TASK. From the records below, please print only the lines from the one containing "contribuiscono al turnover. Analogame" through the one containing "La nouvelle présidence", both included. Skip the pictures.

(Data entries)

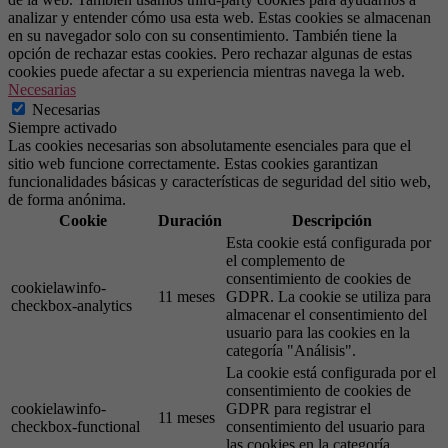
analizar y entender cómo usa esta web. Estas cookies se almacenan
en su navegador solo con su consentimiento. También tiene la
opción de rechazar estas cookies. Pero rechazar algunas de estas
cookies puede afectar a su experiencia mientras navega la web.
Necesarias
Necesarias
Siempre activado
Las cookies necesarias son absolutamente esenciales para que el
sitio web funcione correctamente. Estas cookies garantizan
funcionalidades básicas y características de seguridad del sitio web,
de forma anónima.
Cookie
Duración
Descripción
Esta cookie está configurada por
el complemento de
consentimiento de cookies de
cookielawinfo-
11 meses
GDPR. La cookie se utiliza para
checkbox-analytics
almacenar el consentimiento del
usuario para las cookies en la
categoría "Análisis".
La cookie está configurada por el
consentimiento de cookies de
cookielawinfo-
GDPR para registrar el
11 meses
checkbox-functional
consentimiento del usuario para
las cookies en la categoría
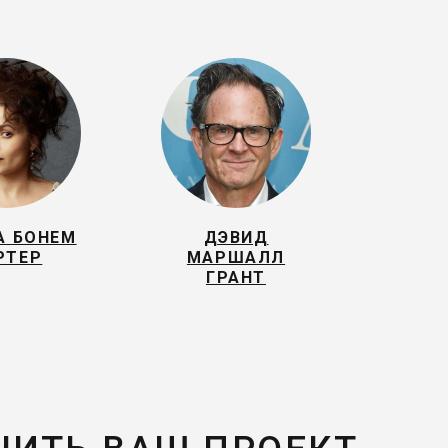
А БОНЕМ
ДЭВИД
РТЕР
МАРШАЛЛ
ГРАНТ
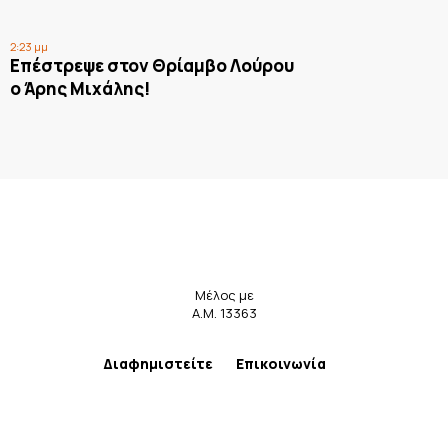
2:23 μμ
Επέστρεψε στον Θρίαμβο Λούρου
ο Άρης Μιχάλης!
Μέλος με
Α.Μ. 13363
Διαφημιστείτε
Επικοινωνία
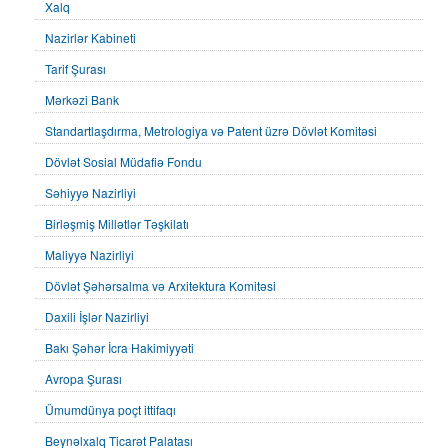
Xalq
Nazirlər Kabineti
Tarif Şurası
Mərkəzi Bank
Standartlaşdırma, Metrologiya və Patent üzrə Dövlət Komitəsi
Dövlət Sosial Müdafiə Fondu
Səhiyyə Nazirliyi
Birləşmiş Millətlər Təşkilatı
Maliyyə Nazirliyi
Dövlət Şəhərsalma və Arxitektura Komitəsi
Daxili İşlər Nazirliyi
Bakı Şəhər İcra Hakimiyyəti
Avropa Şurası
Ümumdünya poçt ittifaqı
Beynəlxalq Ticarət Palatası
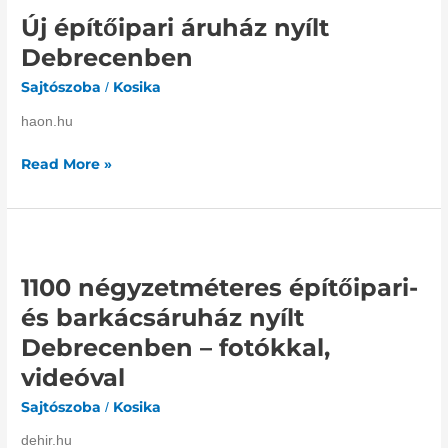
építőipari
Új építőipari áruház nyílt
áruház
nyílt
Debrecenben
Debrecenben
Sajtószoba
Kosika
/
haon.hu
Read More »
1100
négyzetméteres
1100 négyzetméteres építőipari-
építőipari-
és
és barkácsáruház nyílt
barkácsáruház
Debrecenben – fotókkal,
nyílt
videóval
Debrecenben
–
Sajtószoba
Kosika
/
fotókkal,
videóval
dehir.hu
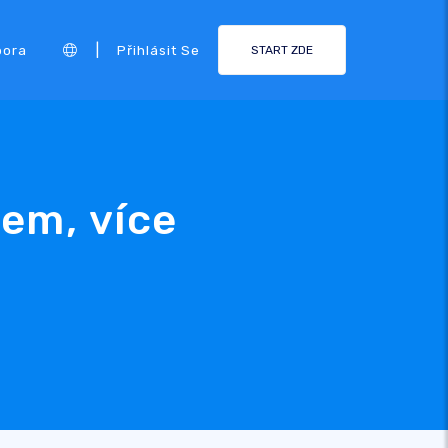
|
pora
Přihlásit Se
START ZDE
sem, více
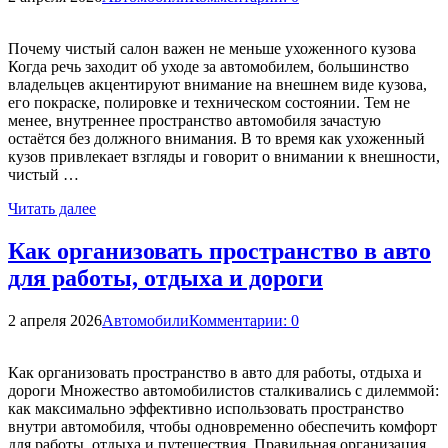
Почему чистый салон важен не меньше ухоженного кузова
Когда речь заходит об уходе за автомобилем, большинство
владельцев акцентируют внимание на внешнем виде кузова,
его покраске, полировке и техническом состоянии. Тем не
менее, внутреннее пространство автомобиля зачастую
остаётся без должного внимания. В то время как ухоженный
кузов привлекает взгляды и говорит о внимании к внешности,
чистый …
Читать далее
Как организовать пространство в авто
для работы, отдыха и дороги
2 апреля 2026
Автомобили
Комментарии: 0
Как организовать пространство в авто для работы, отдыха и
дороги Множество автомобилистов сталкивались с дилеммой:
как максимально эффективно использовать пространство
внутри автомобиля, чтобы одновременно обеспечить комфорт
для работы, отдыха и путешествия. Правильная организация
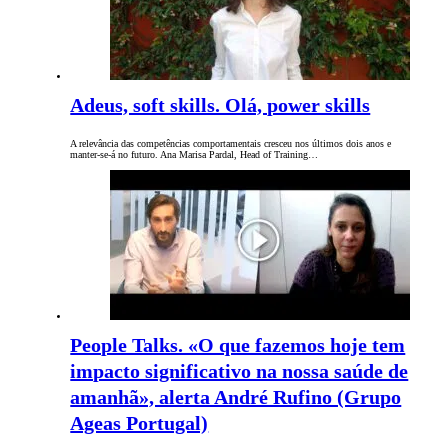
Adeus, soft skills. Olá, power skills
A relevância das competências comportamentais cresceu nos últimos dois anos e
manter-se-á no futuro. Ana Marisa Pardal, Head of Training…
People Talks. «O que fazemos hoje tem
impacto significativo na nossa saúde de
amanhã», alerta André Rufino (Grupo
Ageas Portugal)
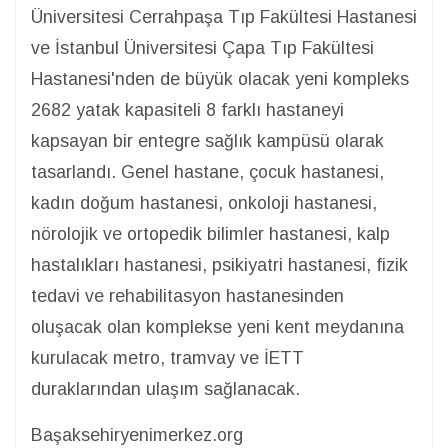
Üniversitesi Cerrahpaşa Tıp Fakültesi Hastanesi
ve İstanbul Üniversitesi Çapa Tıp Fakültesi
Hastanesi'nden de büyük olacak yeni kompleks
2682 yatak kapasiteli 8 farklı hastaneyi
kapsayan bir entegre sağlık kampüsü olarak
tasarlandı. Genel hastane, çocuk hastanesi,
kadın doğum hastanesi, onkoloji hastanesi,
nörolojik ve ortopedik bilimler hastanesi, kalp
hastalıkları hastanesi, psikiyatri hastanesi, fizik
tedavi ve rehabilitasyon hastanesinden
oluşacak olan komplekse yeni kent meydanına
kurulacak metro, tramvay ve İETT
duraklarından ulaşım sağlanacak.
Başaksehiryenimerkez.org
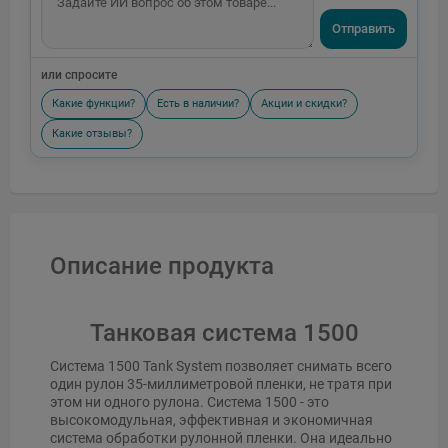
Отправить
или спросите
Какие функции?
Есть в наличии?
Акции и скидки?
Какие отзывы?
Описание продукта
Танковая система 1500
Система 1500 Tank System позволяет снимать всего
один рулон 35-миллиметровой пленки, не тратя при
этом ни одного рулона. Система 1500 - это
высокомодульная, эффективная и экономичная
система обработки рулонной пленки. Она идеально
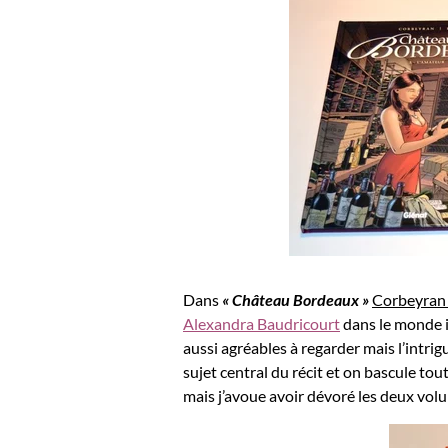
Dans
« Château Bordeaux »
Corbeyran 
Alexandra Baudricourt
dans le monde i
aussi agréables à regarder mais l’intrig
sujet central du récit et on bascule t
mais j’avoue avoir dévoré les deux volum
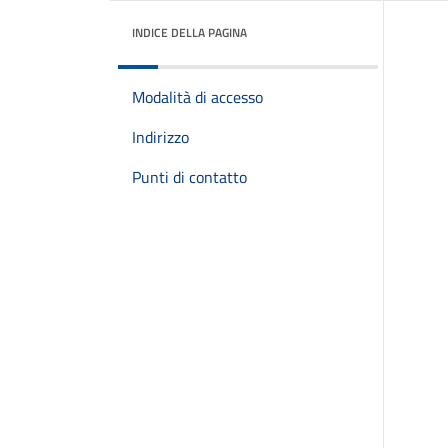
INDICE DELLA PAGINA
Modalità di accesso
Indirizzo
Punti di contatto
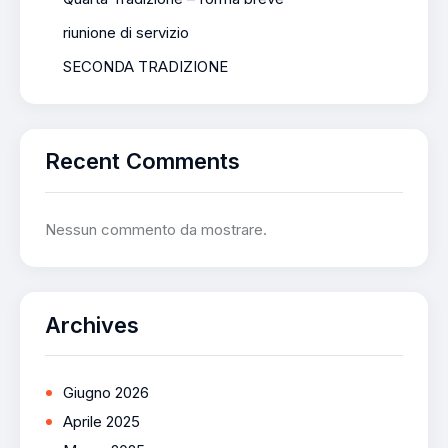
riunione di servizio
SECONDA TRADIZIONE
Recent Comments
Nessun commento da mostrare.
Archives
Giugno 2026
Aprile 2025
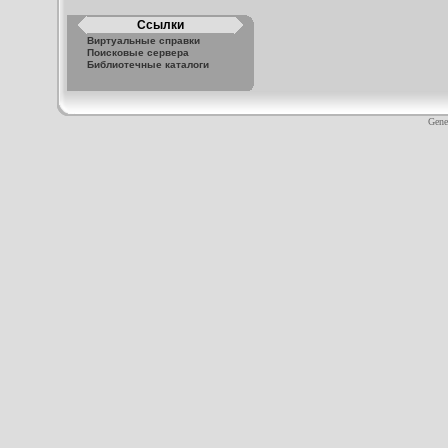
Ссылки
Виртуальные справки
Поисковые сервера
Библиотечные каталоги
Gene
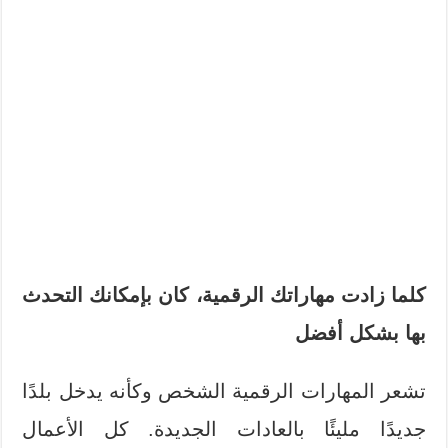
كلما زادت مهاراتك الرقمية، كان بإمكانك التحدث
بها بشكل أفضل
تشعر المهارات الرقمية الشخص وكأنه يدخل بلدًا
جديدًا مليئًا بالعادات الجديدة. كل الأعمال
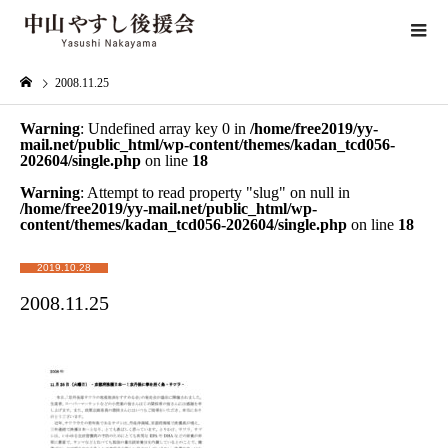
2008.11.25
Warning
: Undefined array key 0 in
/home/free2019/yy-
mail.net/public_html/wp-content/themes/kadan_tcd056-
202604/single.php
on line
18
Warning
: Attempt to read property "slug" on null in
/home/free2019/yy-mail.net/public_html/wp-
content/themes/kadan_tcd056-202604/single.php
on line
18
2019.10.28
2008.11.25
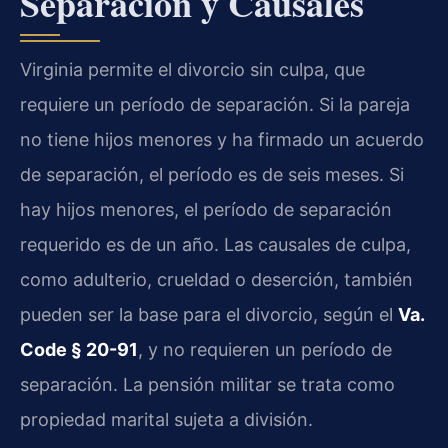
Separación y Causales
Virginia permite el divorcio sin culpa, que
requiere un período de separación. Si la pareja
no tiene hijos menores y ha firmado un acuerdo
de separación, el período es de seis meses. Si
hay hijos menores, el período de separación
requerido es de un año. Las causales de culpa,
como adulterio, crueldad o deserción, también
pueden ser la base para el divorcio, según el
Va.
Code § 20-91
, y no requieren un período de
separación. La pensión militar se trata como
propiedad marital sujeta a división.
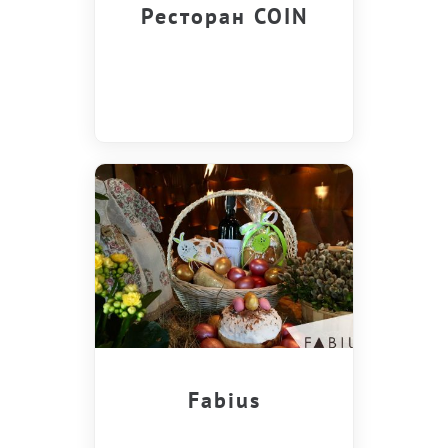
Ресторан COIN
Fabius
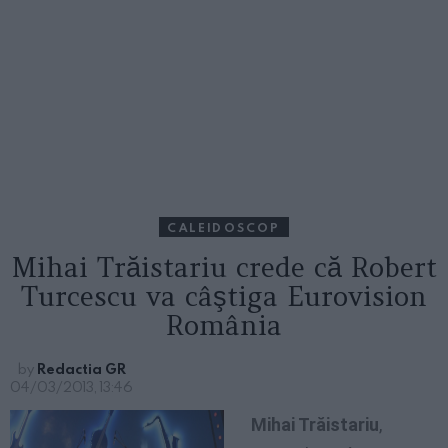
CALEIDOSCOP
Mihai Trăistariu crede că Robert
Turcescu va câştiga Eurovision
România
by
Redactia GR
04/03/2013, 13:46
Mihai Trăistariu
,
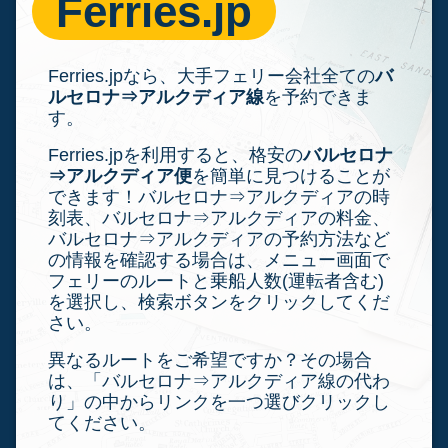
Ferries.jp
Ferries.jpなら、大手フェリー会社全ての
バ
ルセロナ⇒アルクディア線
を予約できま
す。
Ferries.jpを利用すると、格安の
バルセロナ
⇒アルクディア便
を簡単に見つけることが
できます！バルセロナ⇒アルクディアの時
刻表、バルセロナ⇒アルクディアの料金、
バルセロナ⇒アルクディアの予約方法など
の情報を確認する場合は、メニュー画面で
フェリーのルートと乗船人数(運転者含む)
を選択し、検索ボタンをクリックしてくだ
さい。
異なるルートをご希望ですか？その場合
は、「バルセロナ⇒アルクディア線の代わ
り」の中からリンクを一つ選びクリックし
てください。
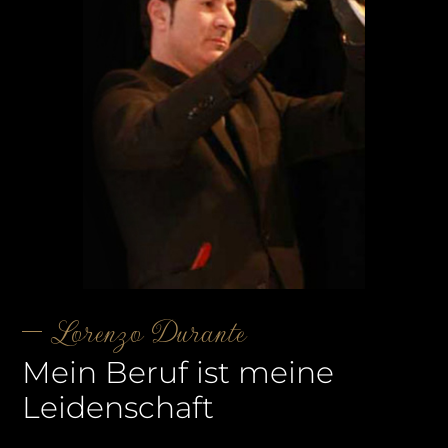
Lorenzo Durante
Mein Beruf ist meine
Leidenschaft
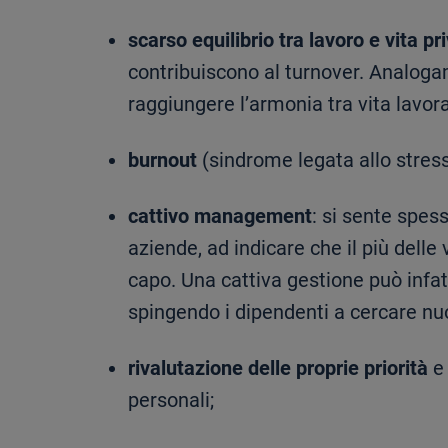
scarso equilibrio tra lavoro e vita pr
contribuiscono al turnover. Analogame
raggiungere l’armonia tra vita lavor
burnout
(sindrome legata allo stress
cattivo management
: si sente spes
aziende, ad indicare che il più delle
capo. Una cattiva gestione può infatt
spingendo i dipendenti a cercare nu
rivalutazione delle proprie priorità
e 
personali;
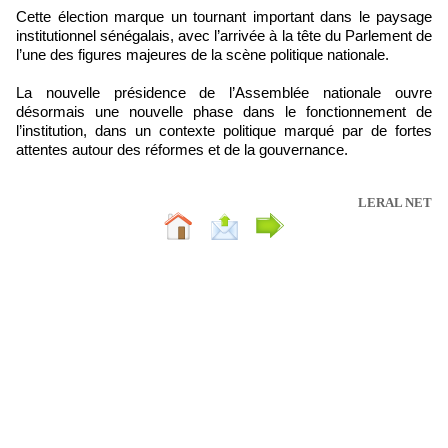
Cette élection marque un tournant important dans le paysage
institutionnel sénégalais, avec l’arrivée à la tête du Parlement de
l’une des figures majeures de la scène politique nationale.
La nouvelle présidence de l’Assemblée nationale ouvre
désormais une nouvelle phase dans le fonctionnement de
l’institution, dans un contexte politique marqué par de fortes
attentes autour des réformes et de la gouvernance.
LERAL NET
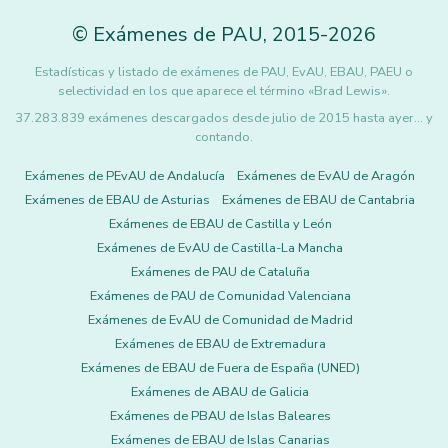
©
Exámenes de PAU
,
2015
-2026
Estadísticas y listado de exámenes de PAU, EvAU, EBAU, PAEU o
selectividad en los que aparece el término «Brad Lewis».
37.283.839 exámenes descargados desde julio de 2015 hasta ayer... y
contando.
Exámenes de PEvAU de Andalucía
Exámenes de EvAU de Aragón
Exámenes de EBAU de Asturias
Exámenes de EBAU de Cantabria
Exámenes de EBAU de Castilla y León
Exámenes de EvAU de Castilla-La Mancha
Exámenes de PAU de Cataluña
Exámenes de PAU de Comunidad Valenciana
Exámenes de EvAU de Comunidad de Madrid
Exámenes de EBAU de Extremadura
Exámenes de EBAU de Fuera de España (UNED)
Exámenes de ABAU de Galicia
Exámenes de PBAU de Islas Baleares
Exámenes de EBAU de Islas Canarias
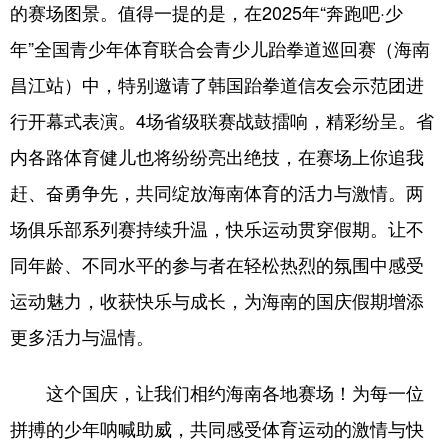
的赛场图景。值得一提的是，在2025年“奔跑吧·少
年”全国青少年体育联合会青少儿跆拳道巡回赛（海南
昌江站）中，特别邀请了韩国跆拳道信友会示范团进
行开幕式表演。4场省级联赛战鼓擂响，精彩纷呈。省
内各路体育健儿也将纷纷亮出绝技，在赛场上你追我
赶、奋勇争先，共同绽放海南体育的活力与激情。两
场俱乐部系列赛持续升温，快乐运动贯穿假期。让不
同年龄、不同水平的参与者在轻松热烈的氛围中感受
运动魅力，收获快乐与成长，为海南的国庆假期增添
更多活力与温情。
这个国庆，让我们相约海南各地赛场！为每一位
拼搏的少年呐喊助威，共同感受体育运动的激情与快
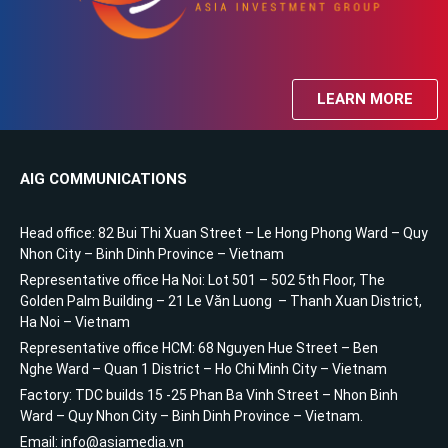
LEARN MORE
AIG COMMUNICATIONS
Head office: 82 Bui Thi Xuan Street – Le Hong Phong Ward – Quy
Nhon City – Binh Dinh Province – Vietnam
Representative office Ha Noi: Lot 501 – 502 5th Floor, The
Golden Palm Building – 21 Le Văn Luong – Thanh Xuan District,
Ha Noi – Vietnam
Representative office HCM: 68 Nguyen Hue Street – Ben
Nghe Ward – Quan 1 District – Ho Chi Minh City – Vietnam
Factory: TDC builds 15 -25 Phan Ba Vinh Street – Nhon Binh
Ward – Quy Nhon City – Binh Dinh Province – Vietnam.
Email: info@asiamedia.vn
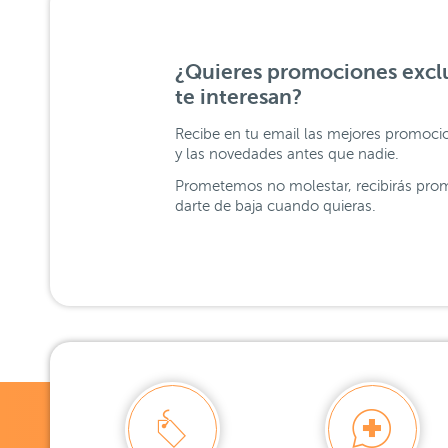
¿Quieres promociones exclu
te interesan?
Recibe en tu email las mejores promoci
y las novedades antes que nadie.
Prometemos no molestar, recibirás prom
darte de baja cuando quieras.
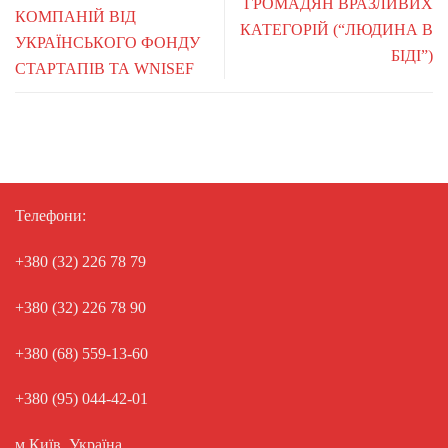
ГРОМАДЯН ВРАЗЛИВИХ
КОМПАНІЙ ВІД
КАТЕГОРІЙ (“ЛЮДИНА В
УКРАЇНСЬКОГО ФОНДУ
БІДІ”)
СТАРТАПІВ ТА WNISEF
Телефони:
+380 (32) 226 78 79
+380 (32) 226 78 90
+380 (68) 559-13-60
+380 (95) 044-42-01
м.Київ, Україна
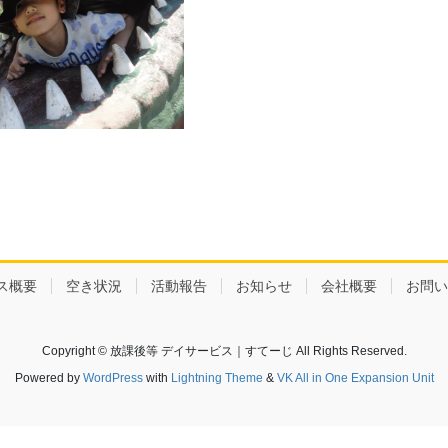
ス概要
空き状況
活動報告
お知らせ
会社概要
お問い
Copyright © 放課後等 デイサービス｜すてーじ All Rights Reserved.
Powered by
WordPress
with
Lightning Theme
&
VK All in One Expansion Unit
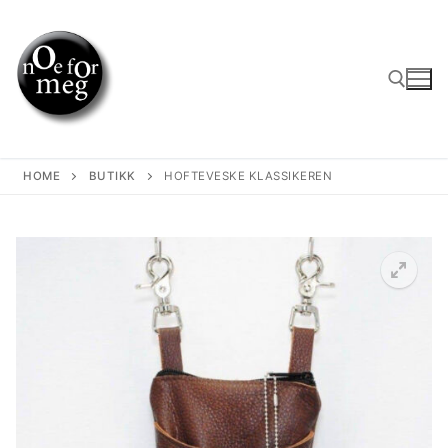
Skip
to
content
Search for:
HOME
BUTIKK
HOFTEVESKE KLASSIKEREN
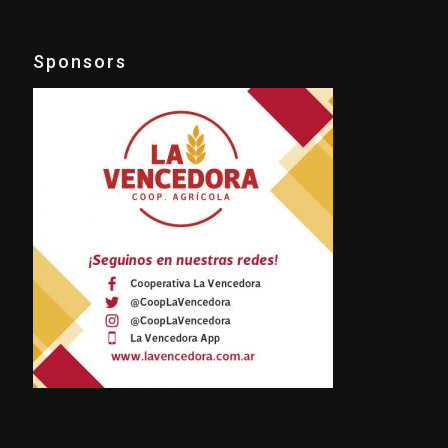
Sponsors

OUTPUT FOR THIS EXERCISE.
contribuiscono al turnover. Analogame
raggiungere l’armonia tra vita lavor
burnout
(sindrome legata allo stress
cattivo management
: si sente spes
aziende, ad indicare che il più delle
capo. Una cattiva gestione può infatt
spingendo i dipendenti a cercare nu
rivalutazione delle proprie priorità
e 
personali;
Cette élection marque un tournant important dans le paysage
institutionnel sénégalais, avec l’arrivée à la tête du Parlement de
l’une des figures majeures de la scène politique nationale.
La nouvelle présidence de l’Assemblée nationale ouvre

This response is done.